Susanrae Posted May 28, 2019 Posted May 28, 2019 Hello, My journey with lung cancer and its brain metastasis began April 24, 2019, when I had a 2-cm metastatic brain tumor removed and on May 13, 2019, started PDL1 for my stage IV lung ca. My oncologist told me I had 20 months to live but also said he is usually wrong and no one knows how my system will react to the immunotherapy. I am doing a lot of praying and keeping met fingers crossed on this one. But, it seems I have a real hard time keeping things together (not allowing tears) when I am around a group of relatives or people I know. Any advice on this? Does it get better with time? I have a few gatherings coming up this summer and would like to attend but also do not want to be a "puddle" when I am there. After the first couple of weeks when I cried almost daily, now, for the most part, I am fine when I am at home, maybe a few tears but for the most part OK. Does anyone else have issues with this? Any and all comments would be appreciated. Thanks in advance to all comments. All are appreciated. Susan Rae
Susanrae Posted May 28, 2019 Author Posted May 28, 2019 Also, this afternoon I am having a very hard time; I suppose this comes and goes and is part of my new normal.

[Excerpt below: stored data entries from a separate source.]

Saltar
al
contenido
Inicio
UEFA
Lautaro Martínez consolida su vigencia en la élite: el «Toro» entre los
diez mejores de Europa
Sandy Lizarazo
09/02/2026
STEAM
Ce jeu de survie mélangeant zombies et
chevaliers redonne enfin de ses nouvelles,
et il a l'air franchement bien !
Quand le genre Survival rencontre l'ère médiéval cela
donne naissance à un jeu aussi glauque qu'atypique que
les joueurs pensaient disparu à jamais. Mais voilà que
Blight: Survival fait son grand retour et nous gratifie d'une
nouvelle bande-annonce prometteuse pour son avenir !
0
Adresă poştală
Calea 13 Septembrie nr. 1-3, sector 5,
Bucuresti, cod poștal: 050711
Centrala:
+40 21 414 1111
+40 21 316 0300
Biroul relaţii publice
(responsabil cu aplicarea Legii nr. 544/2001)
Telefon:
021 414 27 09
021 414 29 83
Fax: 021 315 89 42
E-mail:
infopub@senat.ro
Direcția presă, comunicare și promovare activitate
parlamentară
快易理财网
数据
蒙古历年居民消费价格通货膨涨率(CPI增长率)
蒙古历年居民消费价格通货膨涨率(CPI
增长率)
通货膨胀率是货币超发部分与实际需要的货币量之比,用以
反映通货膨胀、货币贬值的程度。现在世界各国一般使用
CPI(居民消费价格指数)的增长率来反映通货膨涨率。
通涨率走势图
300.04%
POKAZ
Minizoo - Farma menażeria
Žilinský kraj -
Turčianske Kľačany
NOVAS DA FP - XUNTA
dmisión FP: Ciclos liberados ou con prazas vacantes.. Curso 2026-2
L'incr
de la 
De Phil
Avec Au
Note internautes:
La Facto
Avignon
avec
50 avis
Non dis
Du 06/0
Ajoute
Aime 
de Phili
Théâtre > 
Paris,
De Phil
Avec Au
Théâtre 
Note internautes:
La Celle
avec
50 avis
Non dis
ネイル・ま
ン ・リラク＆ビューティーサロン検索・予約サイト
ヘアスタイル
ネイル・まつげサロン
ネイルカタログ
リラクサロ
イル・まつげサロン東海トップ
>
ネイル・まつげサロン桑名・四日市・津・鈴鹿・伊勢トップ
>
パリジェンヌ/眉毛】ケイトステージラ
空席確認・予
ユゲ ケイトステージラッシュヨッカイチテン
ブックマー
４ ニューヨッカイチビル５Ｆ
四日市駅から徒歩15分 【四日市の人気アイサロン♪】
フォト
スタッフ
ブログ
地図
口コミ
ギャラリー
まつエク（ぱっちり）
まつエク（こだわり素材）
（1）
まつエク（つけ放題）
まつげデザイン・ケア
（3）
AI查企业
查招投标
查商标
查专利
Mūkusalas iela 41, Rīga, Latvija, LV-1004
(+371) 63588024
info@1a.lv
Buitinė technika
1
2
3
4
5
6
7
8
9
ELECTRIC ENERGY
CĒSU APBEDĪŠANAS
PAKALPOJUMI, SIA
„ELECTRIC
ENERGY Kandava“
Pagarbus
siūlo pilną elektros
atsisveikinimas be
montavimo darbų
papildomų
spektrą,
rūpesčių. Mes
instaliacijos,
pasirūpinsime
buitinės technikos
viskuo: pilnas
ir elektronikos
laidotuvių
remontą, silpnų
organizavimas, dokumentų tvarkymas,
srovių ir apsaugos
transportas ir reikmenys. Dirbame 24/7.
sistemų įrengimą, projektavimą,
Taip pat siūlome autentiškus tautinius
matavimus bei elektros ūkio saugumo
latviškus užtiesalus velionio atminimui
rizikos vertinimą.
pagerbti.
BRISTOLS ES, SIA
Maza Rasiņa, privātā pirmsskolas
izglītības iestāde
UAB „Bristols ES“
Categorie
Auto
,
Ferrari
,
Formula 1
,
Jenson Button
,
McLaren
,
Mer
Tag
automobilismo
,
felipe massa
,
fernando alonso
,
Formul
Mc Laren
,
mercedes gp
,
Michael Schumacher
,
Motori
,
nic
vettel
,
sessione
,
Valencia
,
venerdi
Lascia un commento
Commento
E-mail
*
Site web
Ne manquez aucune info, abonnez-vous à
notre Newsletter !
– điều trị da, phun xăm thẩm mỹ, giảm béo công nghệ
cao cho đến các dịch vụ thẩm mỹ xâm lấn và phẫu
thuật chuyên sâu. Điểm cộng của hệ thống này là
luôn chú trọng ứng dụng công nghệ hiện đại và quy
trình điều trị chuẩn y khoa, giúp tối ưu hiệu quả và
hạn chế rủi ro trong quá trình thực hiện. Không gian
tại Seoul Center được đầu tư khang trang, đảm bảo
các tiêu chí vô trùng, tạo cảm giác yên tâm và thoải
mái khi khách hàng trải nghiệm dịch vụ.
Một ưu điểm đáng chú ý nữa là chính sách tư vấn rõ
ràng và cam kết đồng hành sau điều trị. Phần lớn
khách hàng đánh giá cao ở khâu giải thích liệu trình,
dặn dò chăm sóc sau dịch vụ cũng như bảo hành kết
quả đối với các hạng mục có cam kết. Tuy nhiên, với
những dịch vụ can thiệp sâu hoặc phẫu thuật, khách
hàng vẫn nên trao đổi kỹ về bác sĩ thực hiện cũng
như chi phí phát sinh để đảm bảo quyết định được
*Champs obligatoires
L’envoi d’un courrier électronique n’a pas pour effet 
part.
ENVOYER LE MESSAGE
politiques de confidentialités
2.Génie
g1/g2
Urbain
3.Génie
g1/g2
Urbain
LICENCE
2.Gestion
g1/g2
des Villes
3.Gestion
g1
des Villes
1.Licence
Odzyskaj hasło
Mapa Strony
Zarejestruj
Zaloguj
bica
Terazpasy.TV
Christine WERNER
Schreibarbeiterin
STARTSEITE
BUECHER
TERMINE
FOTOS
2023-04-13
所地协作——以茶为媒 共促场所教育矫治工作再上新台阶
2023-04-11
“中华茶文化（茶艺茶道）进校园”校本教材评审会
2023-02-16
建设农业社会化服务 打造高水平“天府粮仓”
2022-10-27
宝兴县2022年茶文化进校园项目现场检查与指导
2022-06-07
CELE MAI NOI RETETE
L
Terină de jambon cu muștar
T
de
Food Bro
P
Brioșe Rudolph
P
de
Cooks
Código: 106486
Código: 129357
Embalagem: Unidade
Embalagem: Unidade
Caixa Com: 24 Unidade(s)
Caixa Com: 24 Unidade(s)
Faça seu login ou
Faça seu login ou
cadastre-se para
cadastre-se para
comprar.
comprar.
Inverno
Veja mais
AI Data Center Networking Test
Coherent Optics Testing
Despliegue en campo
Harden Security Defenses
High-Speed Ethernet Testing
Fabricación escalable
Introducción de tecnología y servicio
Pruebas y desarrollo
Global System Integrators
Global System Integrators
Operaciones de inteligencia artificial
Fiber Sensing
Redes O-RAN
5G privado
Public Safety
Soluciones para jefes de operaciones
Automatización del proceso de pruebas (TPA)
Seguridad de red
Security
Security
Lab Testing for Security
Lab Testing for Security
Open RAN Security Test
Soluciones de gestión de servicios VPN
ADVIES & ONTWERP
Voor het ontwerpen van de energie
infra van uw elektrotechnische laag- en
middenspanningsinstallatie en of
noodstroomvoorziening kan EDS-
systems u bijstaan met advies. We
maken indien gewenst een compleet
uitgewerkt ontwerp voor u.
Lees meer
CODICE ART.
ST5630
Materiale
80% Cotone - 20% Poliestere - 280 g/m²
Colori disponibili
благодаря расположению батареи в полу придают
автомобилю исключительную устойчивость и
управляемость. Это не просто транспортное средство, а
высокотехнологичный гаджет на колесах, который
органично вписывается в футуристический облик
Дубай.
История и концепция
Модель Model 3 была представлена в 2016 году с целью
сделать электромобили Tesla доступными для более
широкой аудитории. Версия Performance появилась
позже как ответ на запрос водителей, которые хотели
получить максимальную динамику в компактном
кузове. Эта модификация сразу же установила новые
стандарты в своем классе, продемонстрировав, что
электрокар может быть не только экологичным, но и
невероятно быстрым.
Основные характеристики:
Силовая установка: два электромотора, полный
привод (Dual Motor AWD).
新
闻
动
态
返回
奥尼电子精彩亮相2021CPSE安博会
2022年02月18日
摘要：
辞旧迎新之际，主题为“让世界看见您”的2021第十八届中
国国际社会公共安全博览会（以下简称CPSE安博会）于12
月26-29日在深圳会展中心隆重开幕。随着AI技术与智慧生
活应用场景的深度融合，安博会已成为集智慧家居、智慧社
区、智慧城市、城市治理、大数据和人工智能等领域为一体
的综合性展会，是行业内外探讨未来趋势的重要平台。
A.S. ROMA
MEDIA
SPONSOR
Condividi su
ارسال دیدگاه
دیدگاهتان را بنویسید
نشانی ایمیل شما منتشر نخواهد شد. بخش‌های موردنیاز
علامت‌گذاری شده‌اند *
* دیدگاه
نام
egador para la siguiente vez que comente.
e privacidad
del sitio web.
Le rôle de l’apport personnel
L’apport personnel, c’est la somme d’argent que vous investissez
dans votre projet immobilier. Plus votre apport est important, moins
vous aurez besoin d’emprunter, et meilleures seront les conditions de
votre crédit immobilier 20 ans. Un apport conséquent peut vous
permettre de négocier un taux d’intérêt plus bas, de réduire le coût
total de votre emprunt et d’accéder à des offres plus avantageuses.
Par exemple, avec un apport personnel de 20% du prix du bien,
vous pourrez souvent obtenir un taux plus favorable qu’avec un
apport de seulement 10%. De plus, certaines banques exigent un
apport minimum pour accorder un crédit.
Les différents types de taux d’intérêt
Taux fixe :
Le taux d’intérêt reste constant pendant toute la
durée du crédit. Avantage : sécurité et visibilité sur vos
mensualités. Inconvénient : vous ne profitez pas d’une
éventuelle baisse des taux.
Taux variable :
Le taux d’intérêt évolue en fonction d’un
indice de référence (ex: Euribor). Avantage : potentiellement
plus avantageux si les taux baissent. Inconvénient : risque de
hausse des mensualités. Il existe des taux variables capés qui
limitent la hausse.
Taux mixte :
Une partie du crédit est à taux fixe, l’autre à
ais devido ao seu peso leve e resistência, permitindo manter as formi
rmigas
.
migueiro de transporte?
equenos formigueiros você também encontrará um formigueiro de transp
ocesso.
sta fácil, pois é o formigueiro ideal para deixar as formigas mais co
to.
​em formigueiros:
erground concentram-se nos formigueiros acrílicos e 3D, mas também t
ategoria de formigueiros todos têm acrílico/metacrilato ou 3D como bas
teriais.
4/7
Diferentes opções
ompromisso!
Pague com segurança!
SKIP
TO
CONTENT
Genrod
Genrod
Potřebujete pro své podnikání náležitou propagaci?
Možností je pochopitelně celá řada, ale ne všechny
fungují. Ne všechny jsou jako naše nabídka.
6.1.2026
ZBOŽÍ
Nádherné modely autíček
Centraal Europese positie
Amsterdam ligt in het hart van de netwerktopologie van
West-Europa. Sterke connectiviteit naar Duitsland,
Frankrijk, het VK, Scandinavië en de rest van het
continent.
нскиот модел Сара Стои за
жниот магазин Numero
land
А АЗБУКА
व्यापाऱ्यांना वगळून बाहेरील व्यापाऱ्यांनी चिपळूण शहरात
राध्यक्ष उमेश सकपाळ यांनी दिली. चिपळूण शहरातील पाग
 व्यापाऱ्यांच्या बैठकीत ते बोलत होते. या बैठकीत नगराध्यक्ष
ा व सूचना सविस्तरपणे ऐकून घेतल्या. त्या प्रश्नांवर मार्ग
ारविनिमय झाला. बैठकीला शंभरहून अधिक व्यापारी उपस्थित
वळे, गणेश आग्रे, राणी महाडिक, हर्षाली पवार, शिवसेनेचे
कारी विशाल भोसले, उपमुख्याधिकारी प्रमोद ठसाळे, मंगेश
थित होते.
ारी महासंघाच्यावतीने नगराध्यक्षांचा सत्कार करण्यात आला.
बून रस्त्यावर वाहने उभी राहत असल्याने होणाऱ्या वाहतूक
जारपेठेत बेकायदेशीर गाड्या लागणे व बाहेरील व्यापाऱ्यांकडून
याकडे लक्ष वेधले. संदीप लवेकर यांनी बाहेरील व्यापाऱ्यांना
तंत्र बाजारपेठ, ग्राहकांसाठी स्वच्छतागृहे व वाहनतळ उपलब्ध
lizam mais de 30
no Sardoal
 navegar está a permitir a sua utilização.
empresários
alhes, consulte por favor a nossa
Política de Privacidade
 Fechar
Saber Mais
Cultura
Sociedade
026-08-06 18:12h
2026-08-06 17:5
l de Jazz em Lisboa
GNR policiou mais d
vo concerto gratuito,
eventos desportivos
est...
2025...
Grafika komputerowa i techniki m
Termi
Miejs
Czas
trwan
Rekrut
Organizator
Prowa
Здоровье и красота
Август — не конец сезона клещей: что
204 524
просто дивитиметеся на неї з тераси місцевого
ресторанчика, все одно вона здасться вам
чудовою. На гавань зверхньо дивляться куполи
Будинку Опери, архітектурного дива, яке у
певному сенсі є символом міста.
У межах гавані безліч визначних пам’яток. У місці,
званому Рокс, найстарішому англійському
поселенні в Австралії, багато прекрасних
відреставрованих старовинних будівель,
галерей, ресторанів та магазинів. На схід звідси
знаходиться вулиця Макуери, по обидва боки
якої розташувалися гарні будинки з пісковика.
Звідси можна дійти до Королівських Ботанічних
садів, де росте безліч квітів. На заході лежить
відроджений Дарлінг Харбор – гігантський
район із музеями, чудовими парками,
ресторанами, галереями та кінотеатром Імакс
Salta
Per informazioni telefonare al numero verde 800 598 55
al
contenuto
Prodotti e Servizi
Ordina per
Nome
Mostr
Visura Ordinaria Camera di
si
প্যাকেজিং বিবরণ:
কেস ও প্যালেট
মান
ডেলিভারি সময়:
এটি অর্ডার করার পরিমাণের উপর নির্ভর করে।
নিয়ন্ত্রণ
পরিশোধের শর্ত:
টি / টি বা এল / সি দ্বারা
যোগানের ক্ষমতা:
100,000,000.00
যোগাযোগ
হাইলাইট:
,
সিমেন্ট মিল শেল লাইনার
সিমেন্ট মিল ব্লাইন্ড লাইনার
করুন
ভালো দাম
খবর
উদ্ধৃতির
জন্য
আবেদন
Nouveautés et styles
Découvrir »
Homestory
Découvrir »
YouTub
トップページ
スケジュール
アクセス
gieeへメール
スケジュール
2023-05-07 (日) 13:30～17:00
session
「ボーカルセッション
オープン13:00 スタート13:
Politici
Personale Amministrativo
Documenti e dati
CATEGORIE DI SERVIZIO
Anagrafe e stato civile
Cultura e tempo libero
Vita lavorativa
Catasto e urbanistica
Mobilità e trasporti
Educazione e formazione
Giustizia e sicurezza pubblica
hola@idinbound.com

Steff Posted May 28, 2019 Posted May 28, 2019 Hi Susanrae, it sounds like you have been through a lot in a short amount of time - tears are expected. I'm sorry you are going through this diagnosis and ultimate treatment. Although everyone deals differently with grief and drastic life changing events, most move on from the daily tears. Some move on through time, others move on when they begin treatment and start focusing on recovery. For my mom and I (I am the caregiver for her) it mainly took time and acceptance. She accepted her lung cancer much faster than I did. She has been battling NSCLC since 2015, so we've had some time to come to grips with it, but there are still tough days. Please know that we are here for you on your tough days. These forums helped me a lot during my tough days. Your doc is right when he says that no one knows how you will respond to treatment and how long any of us will live, lung cancer or not. The good news is that you qualify for immunotherapy that works for thousands of lung cancer patients, including my mom, who was on Keytruda for about 1 year. My best advice to you is to attend your summer gatherings. LIVE your life! Take Care, Steff
Rower Michelle Posted May 28, 2019 Posted May 28, 2019 Hi Susan Rae- Yes this is totally normal. It’s important not to hold back the tears. My hippie doctor calls this “a rinsing process”. We balled our eyes out every day for weeks- probably about a month maybe six weeks. Then something would trigger & sometimes out of nowhere the tear festival would commence. I’d tell myself, I’m rinsing, I’m rinsing. This is seriously tough stuff we are facing. I’ve been using the mind-body medicine approach listening to Candace Pert and Bellaruth Naperstack CDs. They help me feel a better sense of control. As you feel better you will have greater confidence in your survival. With your high PDL-1 immunotherapy will be very efficient, on the path to No Evidence of Disease. If you don’t feel anything improvement please don’t hesitate to ask the doc for some meds. With this roller coaster ride, it’s likely to mess with our seratonin levels I say that I’m a few months ahead of you and there will soon be better days ahead. You will be able to enjoy the summer. Michelle
Susan Cornett Posted May 29, 2019 Posted May 29, 2019 Susan Rae, It does get easier - it really does. I started this process in 2016. The only time it really bothers me now is when I have to fill out some paperwork and recite the cancer history. Ugh. But....cry. Scream. Throw things. The diagnosis is scary and overwhelming. I was so in shock that I initially glossed over the grief part of the diagnosis. It wasn't until a second cancer diagnosis was made and the lung cancer mets was found that I acknowledged it. I was a mess and I finally asked Super Doc for prescription help. We understand where you are. We're here when you need us.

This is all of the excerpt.